Predicting Avalanche Season Ticket Renewal
Photo from milehighhockey.com
Authored by: Jeff Thomas
- The purpose of this project is to create a classification model to predict whether a current Avalanche season ticket holder will renew for next season. I will measure success of the model against the baseline (majority class) of 79.5%. I aim to give Kroenke Sports & Entertainment insights into which factors contribute the most to season ticket renewal, as well as offer a predictive model to help them better market to these valuable customers.
- Season ticket holders offer a unique source of revenue for sports teams. They offer an enormous upfront investment to the company. While they do not account for many of the customers, they do offer immense value. These customers tend to stay loyal, as long as they feel like they are getting a return on investment. These customers are more loyal to their brand than customers in other industries. Maintaining these assets, and obtaining more should be a major focus.

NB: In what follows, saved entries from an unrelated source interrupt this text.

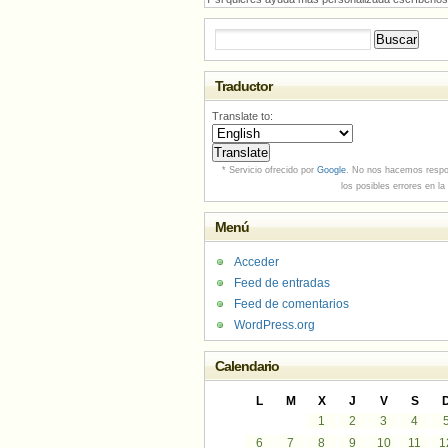
Buscar:
Traductor
Translate to:
* Servicio ofrecido por
Google
. No nos hacemos respo
los posibles errores en la
Menú
Acceder
Feed de entradas
Feed de comentarios
WordPress.org
Calendario
L
M
X
J
V
S
1
2
3
4
6
7
8
9
10
11
1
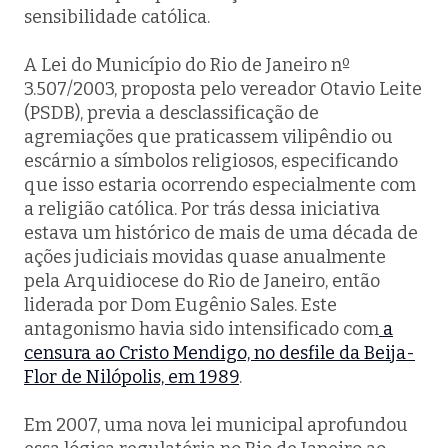
sensibilidade católica.
A Lei do Município do Rio de Janeiro nº
3.507/2003, proposta pelo vereador Otavio Leite
(PSDB), previa a desclassificação de
agremiações que praticassem vilipêndio ou
escárnio a símbolos religiosos, especificando
que isso estaria ocorrendo especialmente com
a religião católica. Por trás dessa iniciativa
estava um histórico de mais de uma década de
ações judiciais movidas quase anualmente
pela Arquidiocese do Rio de Janeiro, então
liderada por Dom Eugênio Sales. Este
antagonismo havia sido intensificado com
a
censura ao Cristo Mendigo, no desfile da Beija-
Flor de Nilópolis, em 1989
.
Em 2007, uma nova lei municipal aprofundou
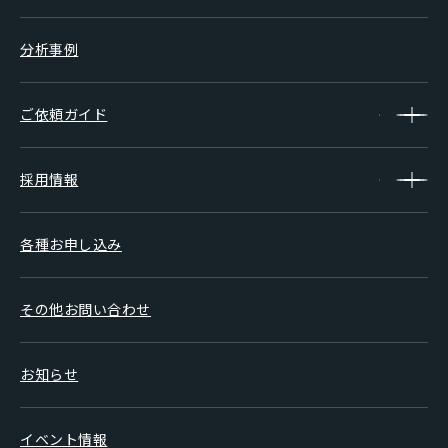
分析事例
ご依頼ガイド
採用情報
各種お申し込み
その他お問い合わせ
お知らせ
イベント情報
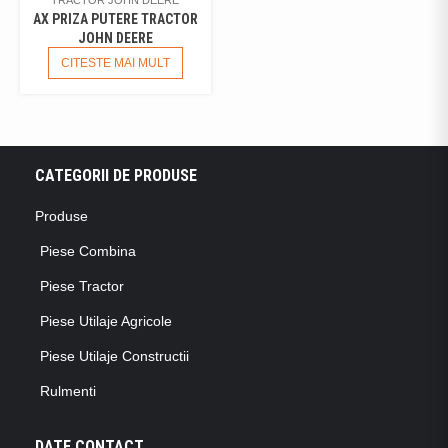
AX PRIZA PUTERE TRACTOR
JOHN DEERE
CITESTE MAI MULT
CATEGORII DE PRODUSE
Produse
Piese Combina
Piese Tractor
Piese Utilaje Agricole
Piese Utilaje Constructii
Rulmenti
DATE CONTACT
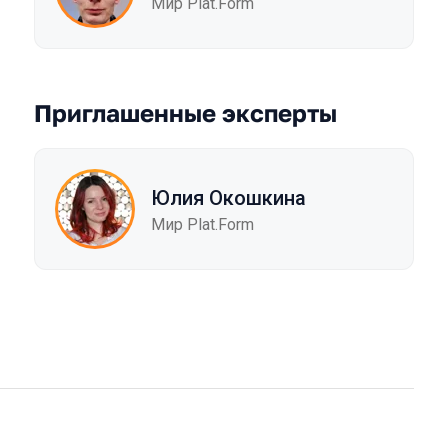
Мир Plat.Form
Приглашенные эксперты
Юлия Окошкина
Мир Plat.Form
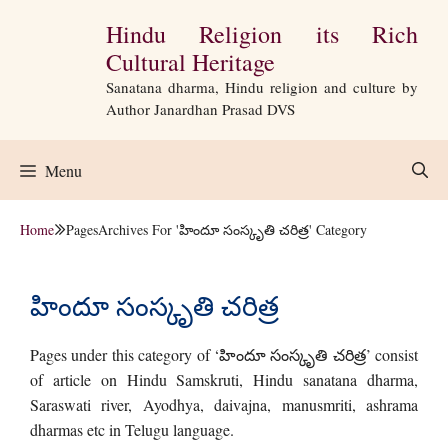
Skip
Hindu Religion its Rich
to
Cultural Heritage
content
Sanatana dharma, Hindu religion and culture by
Author Janardhan Prasad DVS
Menu
Home
Pages
Archives For 'హిందూ సంస్కృతి చరిత్ర' Category
హిందూ సంస్కృతి చరిత్ర
Pages under this category of ‘హిందూ సంస్కృతి చరిత్ర’ consist
of article on Hindu Samskruti, Hindu sanatana dharma,
Saraswati river, Ayodhya, daivajna, manusmriti, ashrama
dharmas etc in Telugu language.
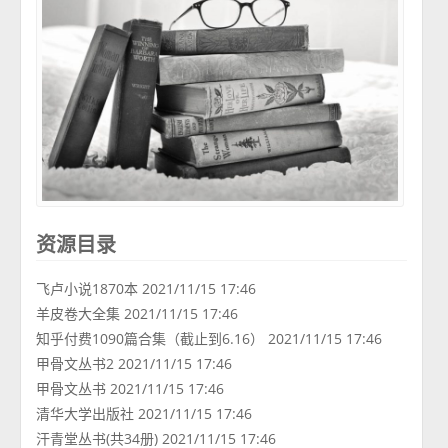
资源目录
飞卢小说1870本 2021/11/15 17:46
羊皮卷大全集 2021/11/15 17:46
知乎付费1090篇合集（截止到6.16） 2021/11/15 17:46
甲骨文丛书2 2021/11/15 17:46
甲骨文丛书 2021/11/15 17:46
清华大学出版社 2021/11/15 17:46
汗青堂丛书(共34册) 2021/11/15 17:46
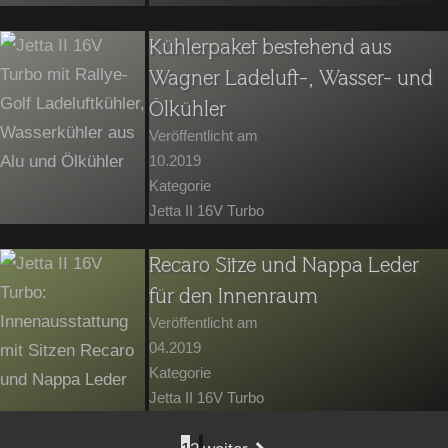
Kühlerpaket bestehend aus
Wagner Ladeluft-, Wasser- und
Ölkühler
Veröffentlicht am
10.2019
Kategorie
Jetta II 16V Turbo
Recaro Sitze und Nappa Leder
für den Innenraum
Veröffentlicht am
04.2019
Kategorie
Jetta II 16V Turbo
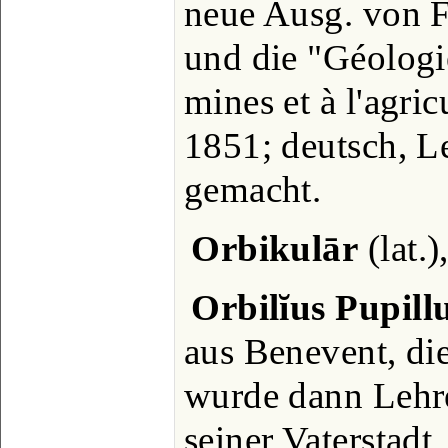
neue Ausg. von Fr
und die "Géologi
mines et à l'agric
1851; deutsch, L
gemacht.
Orbikulār
(lat.)
Orbilĭus Pupill
aus Benevent, die
wurde dann Lehre
seiner Vaterstadt,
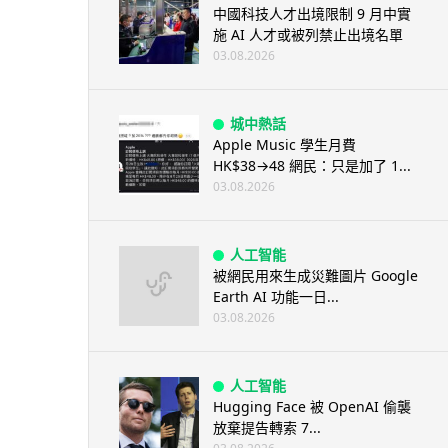
中國科技人才出境限制 9 月中實
施 AI 人才或被列禁止出境名單
03.08.2026
城中熱話
Apple Music 學生月費
HK$38→48 網民：只是加了 1...
03.08.2026
人工智能
被網民用來生成災難圖片 Google
Earth AI 功能一日...
03.08.2026
人工智能
Hugging Face 被 OpenAI 偷襲
放棄提告轉索 7...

|id||int||contact ID number|
|seat_end||int||ending seat number|
|seat_start||int||beginning seat number|
|number_seats||int||number of seats|
|num_years||int||number of seats held|
|renewed||int||1 if the contact renewed, 0 if they did note renew|
|attendance||float||percent of games attended|
|performance||float||team overall performance|
|tix_num||int||number of tickets|
|distance||float||distance in miles from Pepsi center|
|multiple_sections||int||1 if contact had seats in multiple locations, 0 if only in one section|
|lower_level||int||1 if seats are in lower level|
|club_level||int||1 if seats in club level|
|upper_level||int||1 if seats in upper level|
|gender_num||int||0 if unknown gender, 1 if female, 2 if male|
|wins||int||number of wins for that season|
|ot_losses||int||number of losses in overtime|
|tenure||int||number of consecutive years holding season tickets|
|percent_total_used||float||percent of tickets used by contact or given away by contact|
|paid_in_full||int||1 if paid in full, 0 if not|
|flash_profit_loss||float||profit made by selling tickets|
Included in this repository:
- Jupyter Notebooks
- Season 5 cleaning
- All seasons cleaning
- Multiple Models
- csv with all posts
- presentation slides
- Data was obtained by Kroenke Sports & entertainment
- Raw data that was given was all tickets held by season ticket holders for seasons '14-'15,'15-'16,'16-'17,'17-'18,'18-'19. I began by aggregating all ticket data held by each contact for season '14-'15. I then created functions based on these methods to handle all seasons.
- Next I included season performance from www.hockey-reference.com for each season. This included total points, wins, and overtime losses.
- I also included some additional contact info obtained from Kroenke, such as: percent of total tickets used, tenure, flash profit, and renewal for season '18-'19. This data was not attainable from the initial datasets.
- I then moved on to exploratory data analysis, looking at correlations and trends.
- Finally I created a few statistical models - Logistic Regression - Random Forest - Voting Classifier - Random Forest - Gradient Boost - ADABoost - Descision Tree - Neural Network
- I modeled using a training set of the first four seasons, testing on season '18-'19. This was my main method of modeling, as it is the most applicable, allowing Kroenke to predict next seasons renewals. These models performed at around 80-90% accuracy.
- I also tried modeling with randomly selected training and testing sets. These models performed significantly better (up to 98% accurate). However, these offered less value to the stake-holders.
- My majority class baseline score was about 79.5%.
- My best performing model gave me about 90% accuracy (when predicting next season).
- I was able to predict more accurately when randomly assigning testing and training sets.
- Some of the most important factors to season ticket renewal were: team performance, tenure, years holding season tickets, and distance from the Pepsi Center
- In further iterations of this project, I would like to have access to more demographic data for the customers. I would also like to include weather data, and revenue/pricing information. Also, more data from other seasons would help as well.
- I would recommend focusing on finding ways to decrease the burden of commuting to the Pepsi Center. I would also find ways to attract new season ticket holders, as they tend to stay loyal. Obviously the performance of the team is a more complicated matter, but it remains of the utmost importance.